In the constructor __init__, we create a synthetic dataset $D = \{(x_1, y_1), \dots, (x_N, y_N)\}$ by drawing $x_i$ uniformly from an interval and adding Gaussian noise to a given straight line: \[ x_i \sim U[-3, 3], \quad i = 1, \dots, N, \] \[ y_i = \bar{k}x_i + \bar{m} + \epsilon_i, \quad \epsilon_i \sim \mathcal{N}(0, 0.5), \quad i = 1, \dots, N. \]

We also assign the number of examples, $N$, to a member variable so that it can be returned by __len__.

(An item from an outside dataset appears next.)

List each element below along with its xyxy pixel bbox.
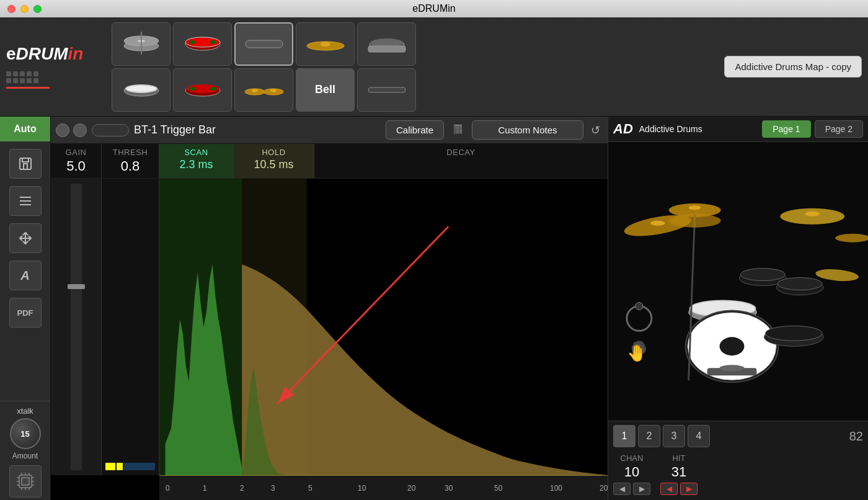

Finally, in __getitem__ we return the corresponding example $(x_i, y_i)$ given an index $i \in \{1, \dots, N\}$.


import torch
import torch.utils.data

import numpy as np

import matplotlib.pyplot as plt

class LinearRegressionDataset(torch.utils.data.Dataset):
    def __init__(self, k, m, N):
        self.X = np.random.uniform(low=-3.0, high=3.0, size=(N, )) # (shape: (N, ))

        epsilon = np.random.normal(loc=0.0, scale=0.5, size=(N, )) # (shape: (N, ))

        self.Y = k*self.X + m + epsilon # (shape: (N, ))

        plt.figure(figsize=(8, 6))
        plt.plot(self.X, self.Y, "^k", label="Training data examples")
        plt.plot([-3, 3], [k*(-3)+m, k*3+m], "r", label="True straight line")
        plt.legend()
        plt.ylabel("y")
        plt.xlabel("x")
        plt.show()

        self.num_examples = N

        self.X = self.X.astype(np.float32)
        self.Y = self.Y.astype(np.float32)

    def __getitem__(self, index):
        x = self.X[index]

        y = self.Y[index]

        return (x, y)

    def __len__(self):
        return self.num_examples

In __init__, we also plot our created dataset $D = \{(x_1, y_1), \dots, (x_N, y_N)\}$ together with the true straight line $y = \bar{k}x + \bar{m}$. For $\bar{k} = 3$, $\bar{m}= 5$, $N= 50$, we get the following plot: Plot of our training dataset

Model

For our model class, we need to specify a constructor and one member function.

In the constructor __init__, we create our two model parameters $k, m$ and assign them to member variables. These are then used in forward to output a prediction $\hat{y} = kx + m$ for a given input $x$.


import torch.nn as nn

class LinearRegressionModel(nn.Module):
    def __init__(self):
        super(LinearRegressionModel, self).__init__()

        self.k = nn.Parameter(torch.zeros(1)) # (shape: (1))
        self.m = nn.Parameter(torch.zeros(1)) # (shape: (1))

    def forward(self, x):
        # (x has shape: (batch_size))

        y_hat = self.k*x + self.m # (shape: (batch_size))

        return y_hat

Training loop

To train our model on the dataset using SGD, we create instances of LinearRegressionDataset and LinearRegressionModel, we create the data loader train_loader (which will repeatedly call LinearRegressionDataset.__getitem__ to create mini-batches), and create the SGD optimizer object optimizer.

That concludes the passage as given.